In case you’re wondering, idolatry didn’t die in the desert with the Israelites; it’s still very much at work, and business is booming. We create faux saviors when we fail to remember something about the real One. I lose sight of my unconditional acceptance in Christ and begin chasing the approval of the masses. Or the truth of my eternal inheritance slips out of mind, and suddenly I crave all the pretty things Pinterest says I should buy. Maybe the fact that God sees every single speck of who I am and wraps all this hot mess up in His enduring love leaks out of my brain—and I hold out my heart to guy after guy, begging for affection I already have. Idolatry is nothing more than forgetting the gospel.

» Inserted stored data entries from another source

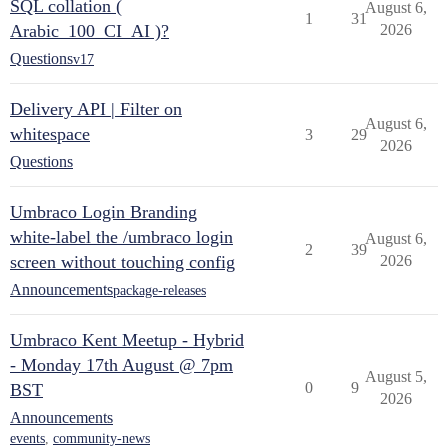
SQL collation (
August 6,
1
31
Arabic_100_CI_AI )?
2026
Questions
v17
Delivery API | Filter on
August 6,
whitespace
3
29
2026
Questions
Umbraco Login Branding
white-label the /umbraco login
August 6,
2
39
screen without touching config
2026
Announcements
package-releases
Umbraco Kent Meetup - Hybrid
- Monday 17th August @ 7pm
August 5,
0
9
BST
2026
Announcements
events
,
community-news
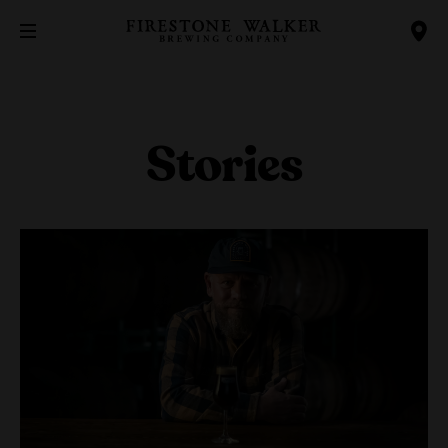
Stories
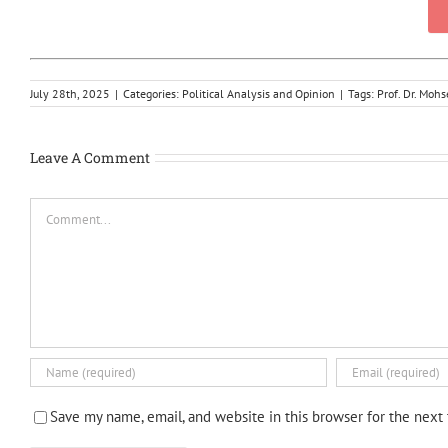
July 28th, 2025
|
Categories:
Political Analysis and Opinion
|
Tags:
Prof. Dr. Mo
Leave A Comment
Comment
Save my name, email, and website in this browser for the next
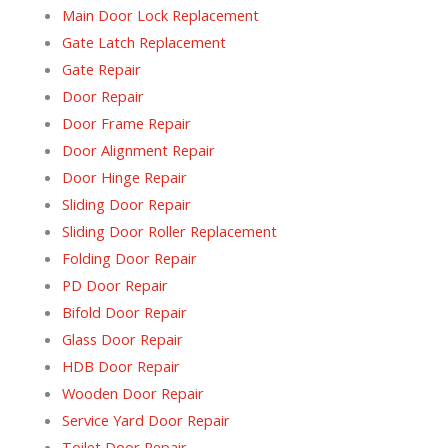
Main Door Lock Replacement
Gate Latch Replacement
Gate Repair
Door Repair
Door Frame Repair
Door Alignment Repair
Door Hinge Repair
Sliding Door Repair
Sliding Door Roller Replacement
Folding Door Repair
PD Door Repair
Bifold Door Repair
Glass Door Repair
HDB Door Repair
Wooden Door Repair
Service Yard Door Repair
Toilet Door Repair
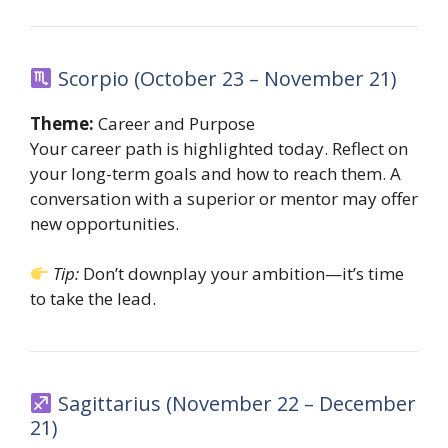
Scorpio (October 23 – November 21)
Theme:
Career and Purpose
Your career path is highlighted today. Reflect on
your long-term goals and how to reach them. A
conversation with a superior or mentor may offer
new opportunities.
Tip:
Don’t downplay your ambition—it’s time
to take the lead.
Sagittarius (November 22 – December
21)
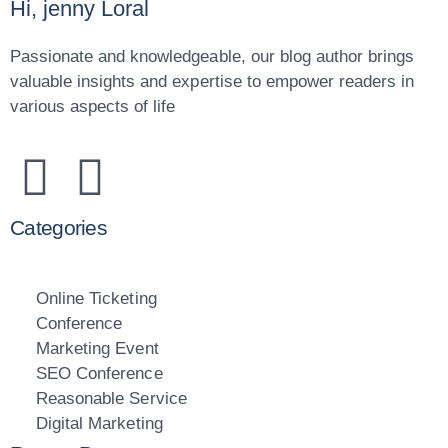
Hi, jenny Loral
Passionate and knowledgeable, our blog author brings
valuable insights and expertise to empower readers in
various aspects of life
Categories
Online Ticketing
Conference
Marketing Event
SEO Conference
Reasonable Service
Digital Marketing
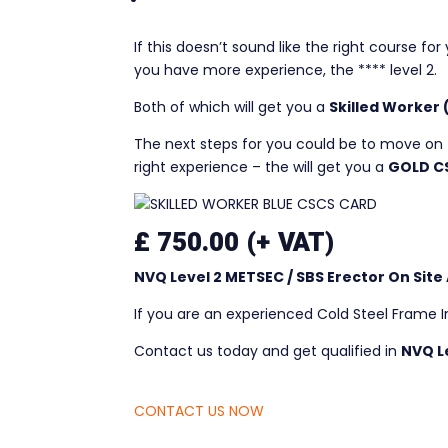
*****
If this doesn’t sound like the right course fo
you have more experience, the **** level 2.
Both of which will get you a
Skilled Worker
The next steps for you could be to move on 
right experience – the will get you a
GOLD C
£ 750.00 (+ VAT)
NVQ Level 2
METSEC / SBS Erector
On Site
If you are an experienced Cold Steel Frame I
Contact us today and get qualified in
NVQ L
CONTACT US NOW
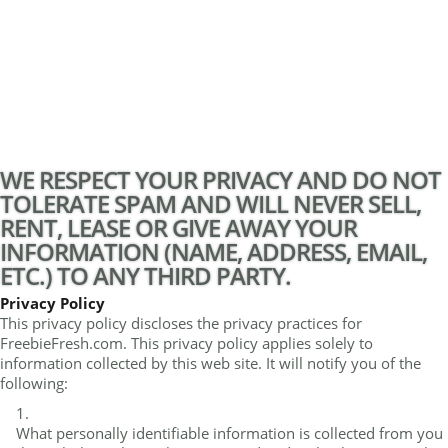
WE RESPECT YOUR PRIVACY AND DO NOT
TOLERATE SPAM AND WILL NEVER SELL,
RENT, LEASE OR GIVE AWAY YOUR
INFORMATION (NAME, ADDRESS, EMAIL,
ETC.) TO ANY THIRD PARTY.
Privacy Policy
This privacy policy discloses the privacy practices for
FreebieFresh.com. This privacy policy applies solely to
information collected by this web site. It will notify you of the
following:
What personally identifiable information is collected from you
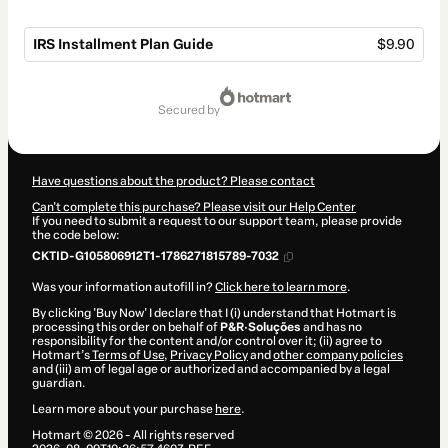
IRS Installment Plan Guide
$9.90
Total
of
secured by
$9.90
Have questions about the product? Please contact
Can't complete this purchase? Please visit our Help Center
If you need to submit a request to our support team, please provide
the code below:
CKTID-G105806912T1-1786271815789-7032
Was your information autofill in?
Click here to learn more
.
By clicking 'Buy Now' I declare that I (i) understand that Hotmart is
processing this order on behalf of
P&R·Soluções
and has no
responsibility for the content and/or control over it; (ii) agree to
Hotmart’s
Terms of Use
,
Privacy Policy
and
other company policies
and (iii) am of legal age or authorized and accompanied by a legal
guardian.
Learn more about your purchase
here
.
Hotmart ©
2026
- All rights reserved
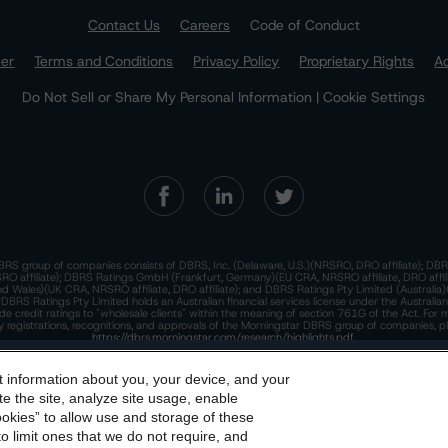
Contact Us
Careers
Code of Conduct
mer
Terms and Conditions
Privacy Policy
Proprietary Rights
Ac
Do Not Sell or Share My Personal Information | Cookie Settings
RS group of companies consists of DBRS, Inc. (Delaware, U.S.)(NRSRO, DRO affiliate); DBR
 affiliate); DBRS Ratings GmbH (Frankfurt, Germany)(EU CRA, NRSRO affiliate, DRO affil
nd Wales)(UK CRA, NRSRO affiliate, DRO affiliate); and DBRS Ratings Pty Limited (Australi
. DBRS Ratings Pty Limited holds an Australian financial services license under the Australia
de credit ratings to "wholesale clients" within the meaning of section 761G of the Act. For 
y registrations, recognitions, and approvals of the Morningstar DBRS group of companies, p
https://dbrs.morningstar.com/research/highlights.pdf.
his site is protected by reCAPTCHA and the Google
dbrs.morningstar.com Privacy Statement
Privacy Policy
and
Terms of Service
appl
t information about you, your device, and your
e Morningstar DBRS
Terms and Conditions
and also the
Privacy
e the site, analyze site usage, enable
he
Terms and Conditions
or
Privacy Policy
posted to this websi
ookies” to allow use and storage of these
he Morningstar DBRS group of companies are wholly owned subsidiaries of Morningstar, In
o limit ones that we do not require, and
© 2026 Morningstar DBRS. All Rights Reserved.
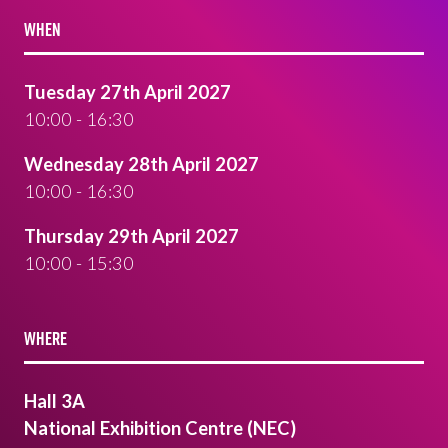
WHEN
Tuesday 27th April 2027
10:00 - 16:30
Wednesday 28th April 2027
10:00 - 16:30
Thursday 29th April 2027
10:00 - 15:30
WHERE
Hall 3A
National Exhibition Centre (NEC)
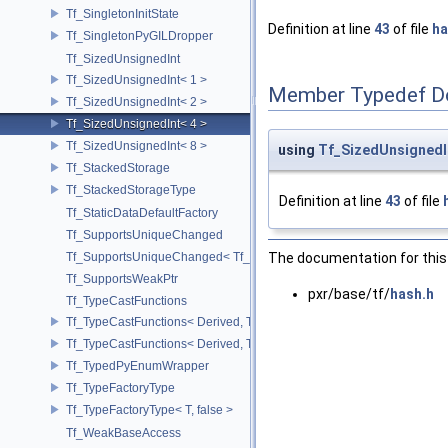
Tf_SingletonInitState
Definition at line
43
of file
ha
Tf_SingletonPyGILDropper
Tf_SizedUnsignedInt
Tf_SizedUnsignedInt< 1 >
Member Typedef D
Tf_SizedUnsignedInt< 2 >
Tf_SizedUnsignedInt< 4 >
Tf_SizedUnsignedInt< 8 >
using
Tf_SizedUnsignedI
Tf_StackedStorage
Tf_StackedStorageType
Definition at line
43
of file
Tf_StaticDataDefaultFactory
Tf_SupportsUniqueChanged
The documentation for this 
Tf_SupportsUniqueChanged< Tf_Remnant >
Tf_SupportsWeakPtr
pxr/base/tf/
hash.h
Tf_TypeCastFunctions
Tf_TypeCastFunctions< Derived, TfType::Bases< Bases...> >
Tf_TypeCastFunctions< Derived, TfType::Bases<> >
Tf_TypedPyEnumWrapper
Tf_TypeFactoryType
Tf_TypeFactoryType< T, false >
Tf_WeakBaseAccess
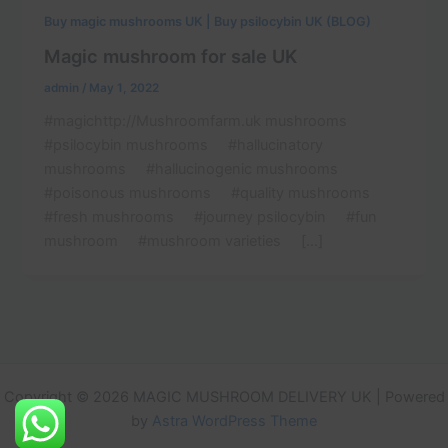
Buy magic mushrooms UK | Buy psilocybin UK (BLOG)
Magic mushroom for sale UK
admin
/
May 1, 2022
#magichttp://Mushroomfarm.uk mushrooms
#psilocybin mushrooms #hallucinatory
mushrooms #hallucinogenic mushrooms
#poisonous mushrooms #quality mushrooms
#fresh mushrooms #journey psilocybin #fun
mushroom #mushroom varieties […]
Copyright © 2026 MAGIC MUSHROOM DELIVERY UK | Powered
by
Astra WordPress Theme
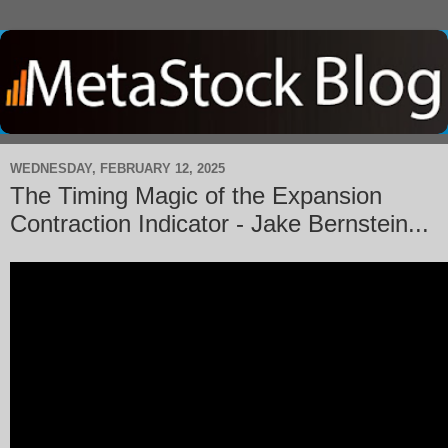
WEDNESDAY, FEBRUARY 12, 2025
The Timing Magic of the Expansion
Contraction Indicator - Jake Bernstein...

(Note here: the desires underneath our idol-crafting are typically good ones, placed there by design. Of course we want acceptance and beauty and love. Those are echoes of Eden, creation longings. So the longings aren’t the problem so much as where we go to get them satisfied.)

We need to normalize idolatry first so we can see it clearly: yes, it’s sin that deeply grieves the heart of our Father, but you don’t struggle alone. One of the enemy’s most common ploys is to convince us that no one has ever battled this thing in this way; he concocts shame-induced isolation and picks us off one by one. No more. I have idols. Your pastor has idols. The leader of your small group has idols. Every public speaker you’ve ever loved has idols. Breath begets gods.

Idolatry is a sneak-thief. It disguises itself in cheerful terms (“That’s just boys being boys!” No, that’s a desire for strength being warped into abuse.) or, on the flip side, pimping us out, convincing free sons and daughters of the Most High King that this is all we get (“I guess this is just my cross to bear.” I don’t think so.)—either way, it’s a sham. Whether they promise to be your best friend or your master, these gods are nothing more than little vampires, soul suckers of sorts, draining away the life that’s your birthright.

Curious about what your idols of choice might be? (Oh, yes, it’s plural. If you’re anything like me, you’ve got a plethora going on in that sweet heart of yours.) Head this way to find out. Make sure you keep your gospel covering close—these gods don’t own you, don’t define you, don’t dictate your future. If idolatry is simply forgetting Christ, let’s relearn how the cross speaks to each desire that drives us. When we see Jesus as the chief good, our forges will shut down and we’ll live in the kind of freedom all those other pseudo-gods can only guess at.

As the Lord opens your eyes to the things holding you in imaginary bondage, take joy in the fact that who the Son sets free is free indeed. This includes you, friend. Idols can collect dust in someone else’s tomb. Let us be Lazarus hearts, grave clothes dropping useless in our wake, running happy toward the Light.